The viability tests only give a rough indication about the toxicity of a given nanomaterial. Therefore, more sensitive measurements are necessary. Measuring the ROS activity, for example, can provide direct information about the stress level of a cell. Thus, we checked the ROS activity for all Au NRs@HS-DNA doses after 24 h exposure. Fig. 4A shows three exemplary fluorescence images of the ROS activity for the highest Au NRs@HS-DNA dose tested, for a negative, and for a positive control. Whereas hardly any fluorescence signal is detected for the Au NRs@HS-DNA and the negative control, the cells treated with menadione have an increased ROS level. The normalized frequency distribution of the single cells as a function of their measured ROS level, is displayed in Fig. 4B for the different exposure conditions. Compared to the negative control (CCM), the distribution for all Au NRs@HS-DNA doses are very similar, remaining at low ROS levels. In contrast, the ROS activity for the menadione treatment is noticeably higher.

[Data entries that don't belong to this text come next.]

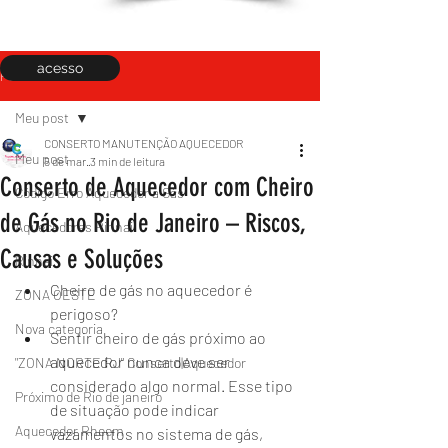
acesso
Post
Meu post
CONSERTO MANUTENÇÃO AQUECEDOR
Meu post
5 de mar.
3 min de leitura
Conserto de Aquecedor com Cheiro
Código Erro Aquecedor a Gás
de Gás no Rio de Janeiro – Riscos,
Aquecedores Rinnai
Causas e Soluções
Rinnai
Cheiro de gás no aquecedor é 
ZONA OESTE
perigoso?
Nova categoria
Sentir cheiro de gás próximo ao 
aquecedor nunca deve ser 
"ZONA NORTE RJ" Conserto|Aquecedor
considerado algo normal. Esse tipo 
Próximo de Rio de janeiro
de situação pode indicar 
Aquecedor Rheem
vazamentos no sistema de gás, 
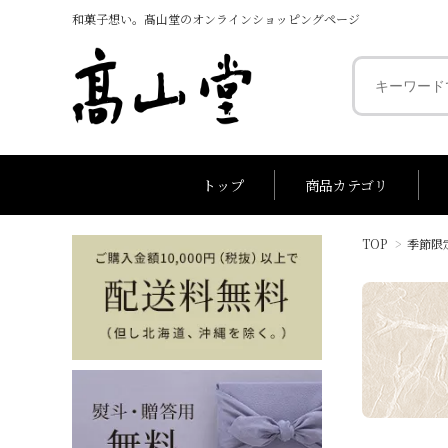
和菓子想い。髙山堂のオンラインショッピングページ
トップ
商品カテゴリ
TOP
>
季節限
～1,000円
代表銘菓
1,001円～2,0
銘菓 お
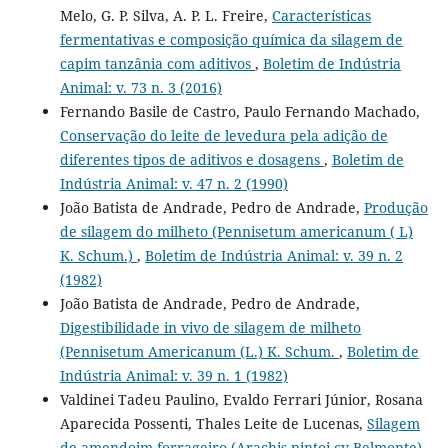
Melo, G. P. Silva, A. P. L. Freire,
Características
fermentativas e composição química da silagem de
capim tanzânia com aditivos
,
Boletim de Indústria
Animal: v. 73 n. 3 (2016)
Fernando Basile de Castro, Paulo Fernando Machado,
Conservação do leite de levedura pela adição de
diferentes tipos de aditivos e dosagens
,
Boletim de
Indústria Animal: v. 47 n. 2 (1990)
João Batista de Andrade, Pedro de Andrade,
Produção
de silagem do milheto (Pennisetum americanum ( L)
K. Schum.)
,
Boletim de Indústria Animal: v. 39 n. 2
(1982)
João Batista de Andrade, Pedro de Andrade,
Digestibilidade in vivo de silagem de milheto
(Pennisetum Americanum (L.) K. Schum.
,
Boletim de
Indústria Animal: v. 39 n. 1 (1982)
Valdinei Tadeu Paulino, Evaldo Ferrari Júnior, Rosana
Aparecida Possenti, Thales Leite de Lucenas,
Silagem
de amendoim forrageiro (Arachis pintoi cv Belmonte)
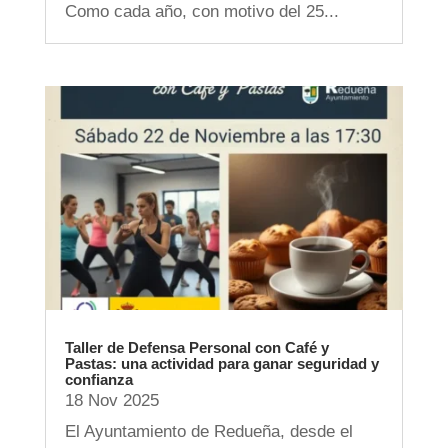
Como cada año, con motivo del 25...
Taller de Defensa Personal con Café y
Pastas: una actividad para ganar seguridad y
confianza
18 Nov 2025
El Ayuntamiento de Redueña, desde el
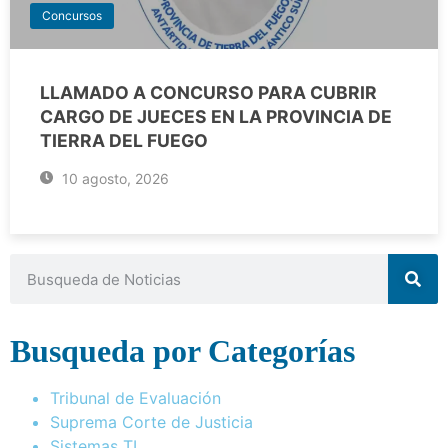
Concursos
LLAMADO A CONCURSO PARA CUBRIR
CARGO DE JUECES EN LA PROVINCIA DE
TIERRA DEL FUEGO
10 agosto, 2026
Busqueda por Categorías
Tribunal de Evaluación
Suprema Corte de Justicia
Sistemas TI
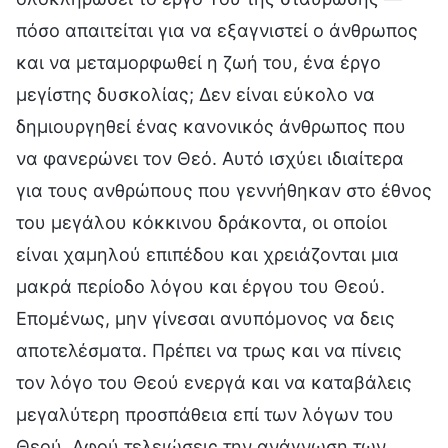
πόσο απαιτείται για να εξαγνιστεί ο άνθρωπος
και να μεταμορφωθεί η ζωή του, ένα έργο
μεγίστης δυσκολίας; Δεν είναι εύκολο να
δημιουργηθεί ένας κανονικός άνθρωπος που
να φανερώνει τον Θεό. Αυτό ισχύει ιδιαίτερα
για τους ανθρώπους που γεννήθηκαν στο έθνος
του μεγάλου κόκκινου δράκοντα, οι οποίοι
είναι χαμηλού επιπέδου και χρειάζονται μια
μακρά περίοδο λόγου και έργου του Θεού.
Επομένως, μην γίνεσαι ανυπόμονος να δεις
αποτελέσματα. Πρέπει να τρως και να πίνεις
τον λόγο του Θεού ενεργά και να καταβάλεις
μεγαλύτερη προσπάθεια επί των λόγων του
Θεού. Αφού τελειώσεις την ανάγνωση των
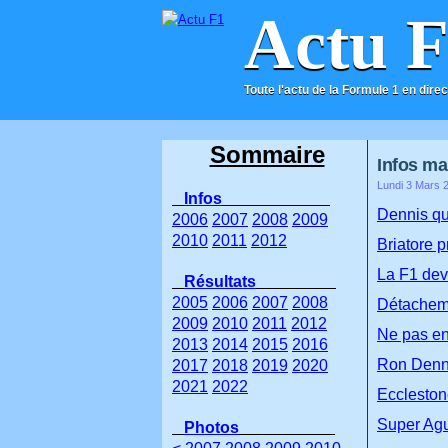
Actu 
Toute l'actu de la Formule 1 en direc
ACCUEIL
CONTACT
Sommaire
Infos ma
Lundi 3 Mars 
Infos
Dennis qui
2006
2007
2008
2009
2010
2011
2012
Briatore p
La F1 dev
Résultats
2005
2006
2007
2008
Détacheme
2009
2010
2011
2012
Ne pas en
2013
2014
2015
2016
Ron Denni
2017
2018
2019
2020
2021
2022
Eccleston
Super Agur
Photos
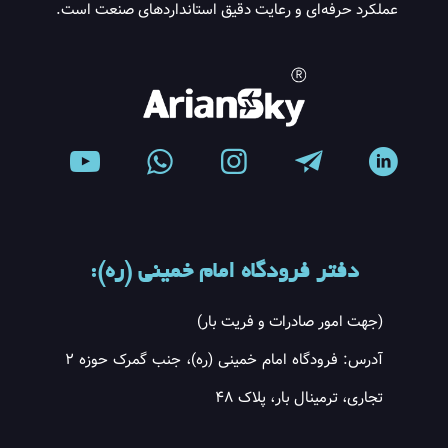
عملکرد حرفه‌ای و رعایت دقیق استانداردهای صنعت است.
دفتر فرودگاه امام خمینی (ره):
(جهت امور صادرات و فریت بار)
آدرس: فرودگاه امام خمینی (ره)، جنب گمرک حوزه ۲
تجاری، ترمینال بار، پلاک ۴۸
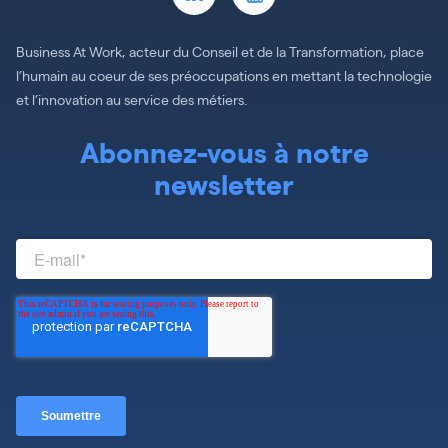
Business At Work, acteur du Conseil et de la Transformation, place
l’humain au coeur de ses préoccupations en mettant la technologie
et l’innovation au service des métiers.
Abonnez-vous à notre
newsletter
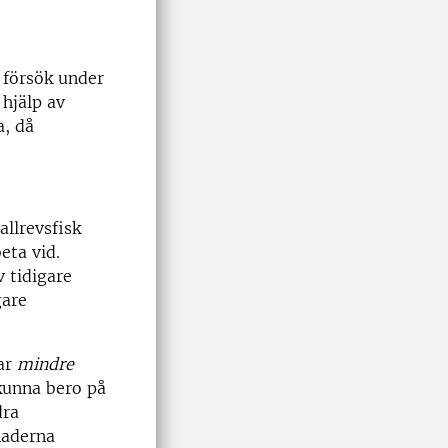
 försök under
 hjälp av
a, då
llrevsfisk
eta vid.
v tidigare
gare
sar
mindre
 kunna bero på
dra
naderna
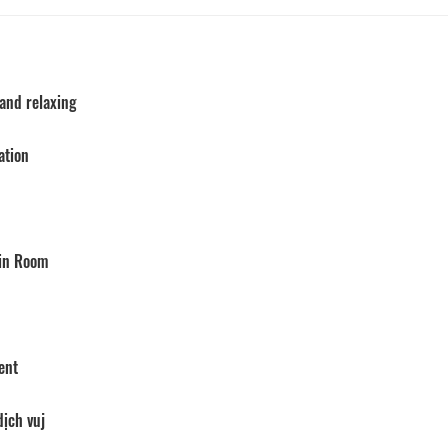
 and relaxing
ation
 in Room
ent
dịch vuj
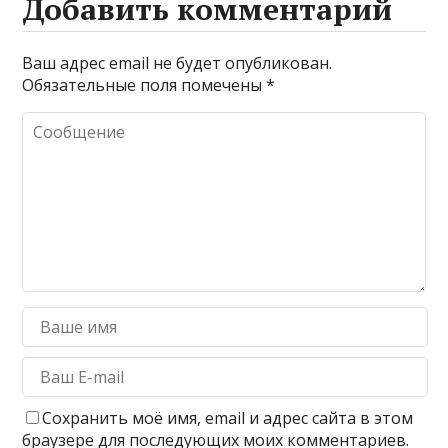
Добавить комментарий
Ваш адрес email не будет опубликован.
Обязательные поля помечены
*
Сохранить моё имя, email и адрес сайта в этом
браузере для последующих моих комментариев.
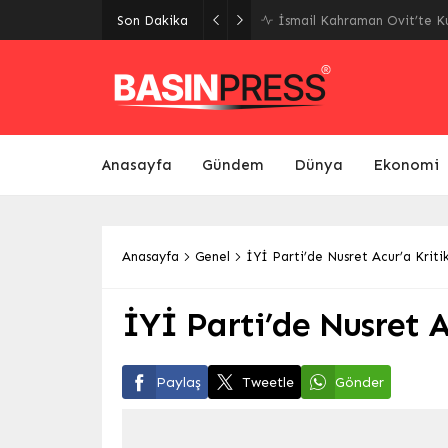
Malatya’da Ulaşım Yatırıml
Son Dakika
Yolu Ekim’de Açılıyor
Anasayfa
Gündem
Dünya
Ekonomi
Anasayfa
Genel
İYİ Parti’de Nusret Acur’a Kriti
İYİ Parti’de Nusret A
Paylaş
Tweetle
Gönder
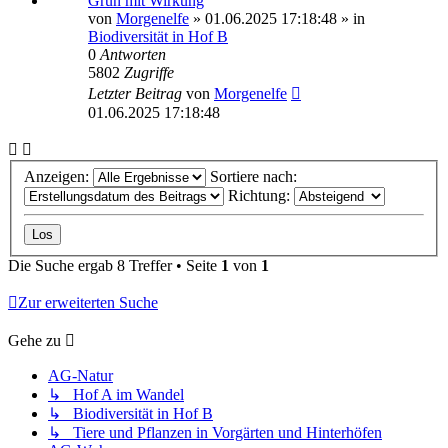
Grün mit Wirkung
von
Morgenelfe
»
01.06.2025 17:18:48
» in
Biodiversität in Hof B
0
Antworten
5802
Zugriffe
Letzter Beitrag
von
Morgenelfe
01.06.2025 17:18:48
Anzeigen:
Sortiere nach:
Richtung:
Die Suche ergab 8 Treffer • Seite
1
von
1
Zur erweiterten Suche
Gehe zu
AG-Natur
↳ Hof A im Wandel
↳ Biodiversität in Hof B
↳ Tiere und Pflanzen in Vorgärten und Hinterhöfen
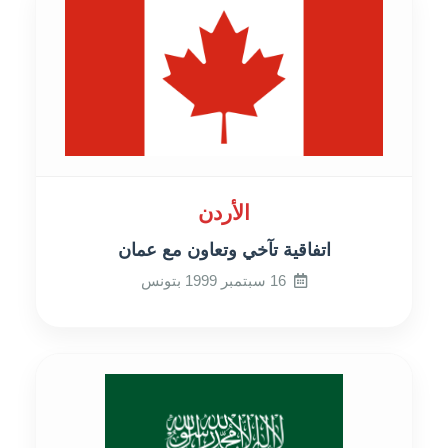
الأردن
اتفاقية تآخي وتعاون مع عمان
16 سبتمبر 1999 بتونس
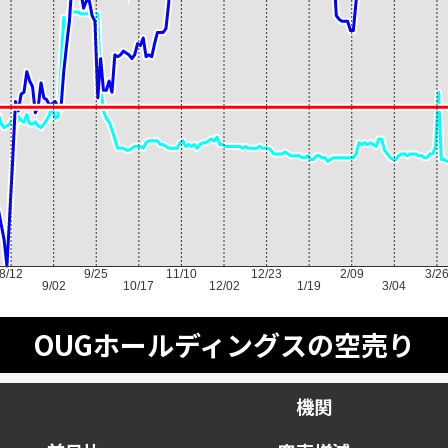
8/12
9/25
11/10
12/23
2/09
3/2
9/02
10/17
12/02
1/19
3/04
OUGホールディングスの空売り
ス
機関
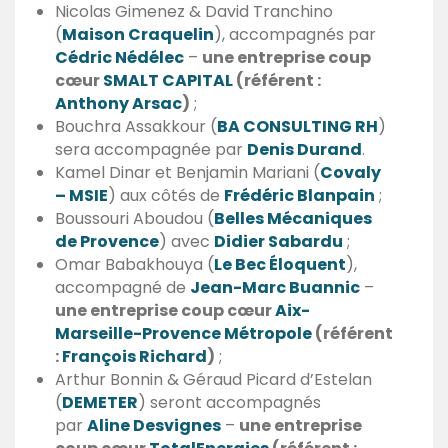
Nicolas Gimenez & David Tranchino
(
Maison Craquelin
), accompagnés par
Cédric Nédélec
–
une entreprise coup
cœur
SMALT CAPITAL
(référent :
Anthony Arsac
)
;
Bouchra Assakkour (
BA CONSULTING RH
)
sera accompagnée par
Denis Durand
.
Kamel Dinar et Benjamin Mariani (
Covaly
– MSIE
) aux côtés de
Frédéric Blanpain
;
Boussouri Aboudou (
Belles Mécaniques
de Provence
) avec
Didier Sabardu
;
Omar Babakhouya (
Le Bec Éloquent
),
accompagné de
Jean-Marc Buannic
–
une entreprise coup cœur
Aix-
Marseille-Provence Métropole
(référent
:
François Richard
)
;
Arthur Bonnin & Géraud Picard d’Estelan
(
DEMETER
) seront accompagnés
par
Aline Desvignes
–
une entreprise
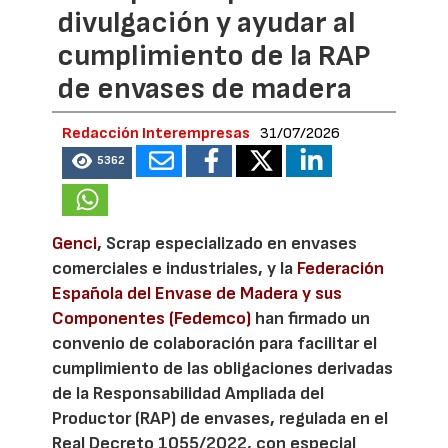
divulgación y ayudar al
cumplimiento de la RAP
de envases de madera
Redacción Interempresas
31/07/2026
5362
Genci
, Scrap especializado en envases
comerciales e industriales, y la
Federación
Española del Envase de Madera y sus
Componentes (Fedemco)
han firmado un
convenio de colaboración para facilitar el
cumplimiento de las obligaciones derivadas
de la Responsabilidad Ampliada del
Productor (RAP) de envases, regulada en el
Real Decreto 1055/2022, con especial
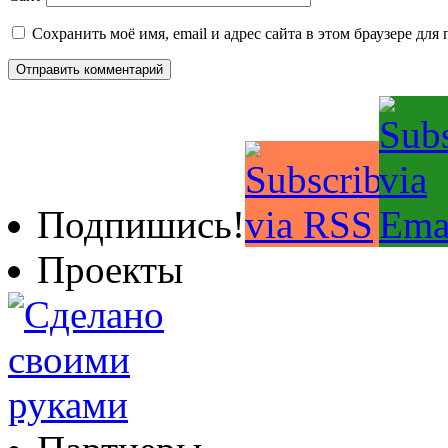
Сохранить моё имя, email и адрес сайта в этом браузере д
Подпишись!
Проекты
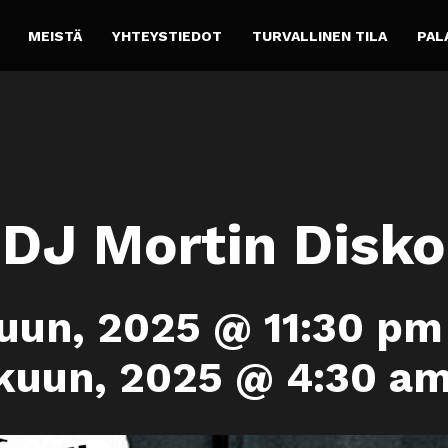
MEISTÄ
YHTEYSTIEDOT
TURVALLINEN TILA
PAL
DJ Mortin Disko
uun, 2025 @ 11:30 pm
kuun, 2025 @ 4:30 a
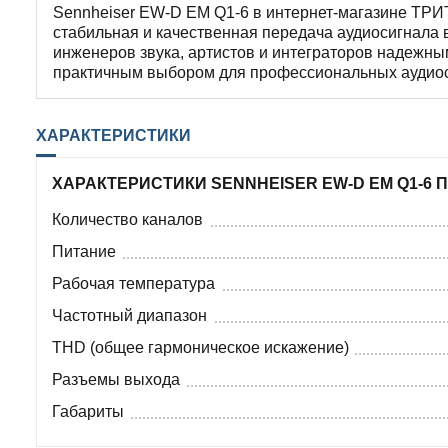
Sennheiser EW-D EM Q1-6 в интернет-магазине ТР
стабильная и качественная передача аудиосигнала 
инженеров звука, артистов и интеграторов надежны
практичным выбором для профессиональных аудиосце
ХАРАКТЕРИСТИКИ
ХАРАКТЕРИСТИКИ SENNHEISER EW-D EM Q1-6 
Количество каналов
Питание
Рабочая температура
Частотный диапазон
THD (общее гармоническое искажение)
Разъемы выхода
Габариты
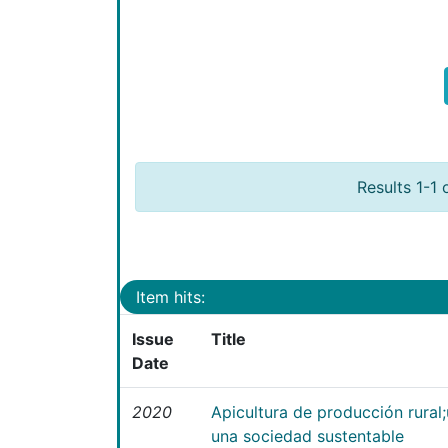
Results 1-1 
Item hits:
Issue
Title
Date
2020
Apicultura de producción rural
una sociedad sustentable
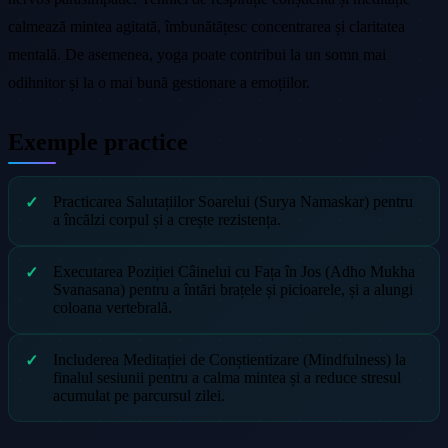
calmează mintea agitată, îmbunătățesc concentrarea și claritatea
mentală. De asemenea, yoga poate contribui la un somn mai
odihnitor și la o mai bună gestionare a emoțiilor.
Exemple practice
Practicarea Salutațiilor Soarelui (Surya Namaskar) pentru
a încălzi corpul și a crește rezistența.
Executarea Poziției Câinelui cu Fața în Jos (Adho Mukha
Svanasana) pentru a întări brațele și picioarele, și a alungi
coloana vertebrală.
Includerea Meditației de Conștientizare (Mindfulness) la
finalul sesiunii pentru a calma mintea și a reduce stresul
acumulat pe parcursul zilei.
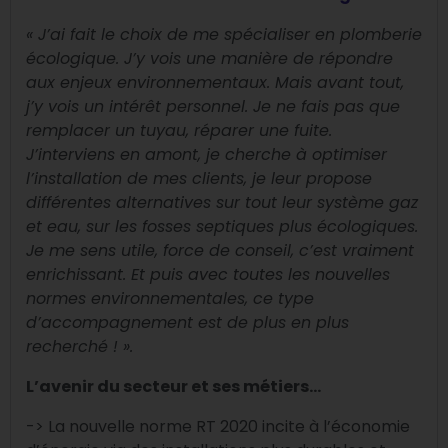
« J’ai fait le choix de me spécialiser en plomberie
écologique. J’y vois une manière de répondre
aux enjeux environnementaux. Mais avant tout,
j’y vois un intérêt personnel. Je ne fais pas que
remplacer un tuyau, réparer une fuite.
J’interviens en amont, je cherche à optimiser
l’installation de mes clients, je leur propose
différentes alternatives sur tout leur système gaz
et eau, sur les fosses septiques plus écologiques.
Je me sens utile, force de conseil, c’est vraiment
enrichissant. Et puis avec toutes les nouvelles
normes environnementales, ce type
d’accompagnement est de plus en plus
recherché ! ».
L’avenir du secteur et ses métiers…
-> La nouvelle norme RT 2020 incite à l’économie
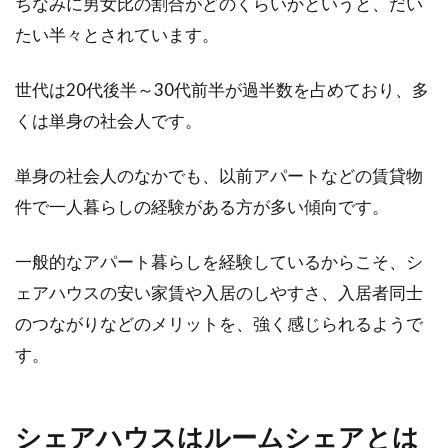
ちなみに男女比の割合がどのくらいかというと、だい
を所有する方法とは
たい半々とされています。
いくつかに分筆された複数の土地を所持してい
世代は20代後半～30代前半が過半数を占めており、多
た場合、それを一筆にまとめる作業を合筆とい
くは単身の社会人です。
います。...
単身の社会人のなかでも、以前アパートなどの賃貸物
件で一人暮らしの経験がある方が多い傾向です。
準防火地域はどんなことに建築制限
が？軒裏に木はOK？
一般的なアパート暮らしを経験しているからこそ、シ
ェアハウスの安い家賃や入居のしやすさ、入居者同士
新しく住宅を建築する際、「防火地域」「準防
のつながりなどのメリットを、強く感じられるようで
火地域」「22条区域」というワードを耳にされ
す。
るかと思い...
シェアハウスはルームシェアとは
家賃の自動引き落としを停止する場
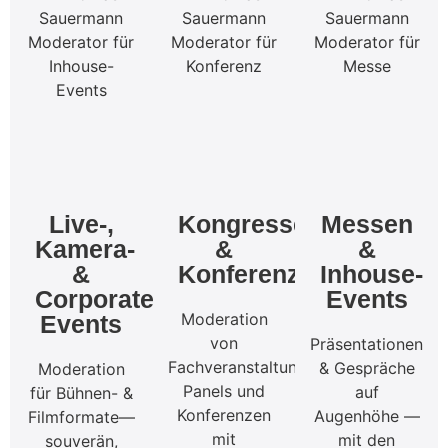
Live-,
Kongresse
Messen
Kamera-
&
&
&
Konferenzen
Inhouse-
Corporate
Events
Moderation
Events
von
Präsentationen
Fachveranstaltungen,
& Gespräche
Moderation
Panels und
auf
für Bühnen- &
Konferenzen
Augenhöhe —
Filmformate—
mit
mit den
souverän,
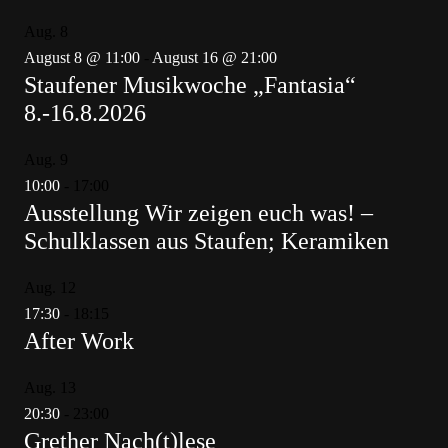
Aug.
8
August 8 @ 11:00
-
August 16 @ 21:00
Staufener Musikwoche „Fantasia“
8.-16.8.2026
Aug.
9
10:00
-
17:00
Ausstellung Wir zeigen euch was! –
Schulklassen aus Staufen; Keramiken
Aug.
12
17:30
-
18:15
After Work
Aug.
13
20:30
-
23:00
Grether Nach(t)lese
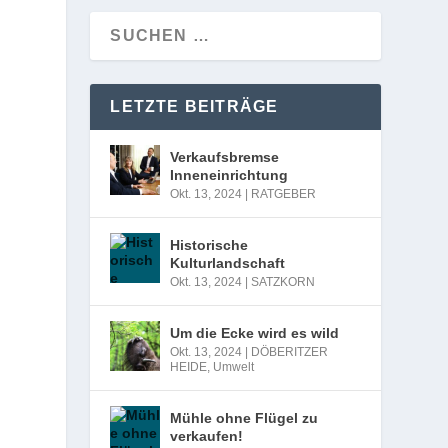
LETZTE BEITRÄGE
Verkaufsbremse
Inneneinrichtung
Okt. 13, 2024
|
RATGEBER
Historische
Kulturlandschaft
Okt. 13, 2024
|
SATZKORN
Um die Ecke wird es wild
Okt. 13, 2024
|
DÖBERITZER
HEIDE
,
Umwelt
Mühle ohne Flügel zu
verkaufen!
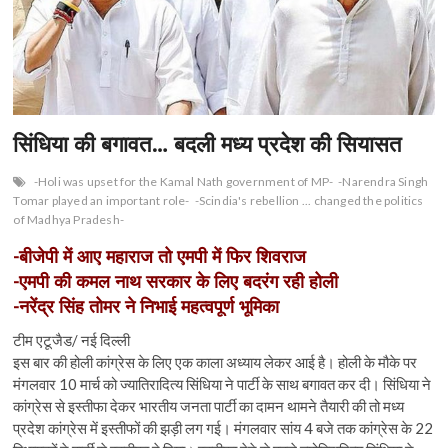
n
सिंधिया की बगावत… बदली मध्य प्रदेश की सियासत
-Holi was upset for the Kamal Nath government of MP-
-Narendra Singh
Tomar played an important role-
-Scindia's rebellion ... changed the politics
of Madhya Pradesh-
-बीजेपी में आए महाराज तो एमपी में फिर शिवराज
-एमपी की कमल नाथ सरकार के लिए बदरंग रही होली
-नरेंद्र सिंह तोमर ने निभाई महत्वपूर्ण भूमिका
टीम एटूजैड/ नई दिल्ली
इस बार की होली कांग्रेस के लिए एक काला अध्याय लेकर आई है। होली के मौके पर
मंगलवार 10 मार्च को ज्यातिरादित्य सिंधिया ने पार्टी के साथ बगावत कर दी। सिंधिया ने
कांग्रेस से इस्तीफा देकर भारतीय जनता पार्टी का दामन थामने तैयारी की तो मध्य
प्रदेश कांग्रेस में इस्तीफों की झड़ी लग गई। मंगलवार सांय 4 बजे तक कांग्रेस के 22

Fig. 4 ROS level and cell growth. (A) Exemplary fluorescence images of the red fluorescent CellROX marker and bright field images (as inset) for the highest Au NRs@HS-DNA dose (top), for the negative (CCM, center), and positive control (75 μM menadione, bottom). The fluorescence of the marker correlates directly to the ROS level. (B) Frequency distribution of single cells for the ROS level. No ROS activity was detected for any of the Au NRs@HS-DNA doses tested. In contrast, the positive control menadione induced ROS activity. (C) Growth rate of A549 cells over 60 h in the presence of the as-indicated Au NRs@HS-DNA doses. The cell growth in percentage for the negative control (dotted curve) and for the different doses tested (solid curves) shows the same proliferation rate.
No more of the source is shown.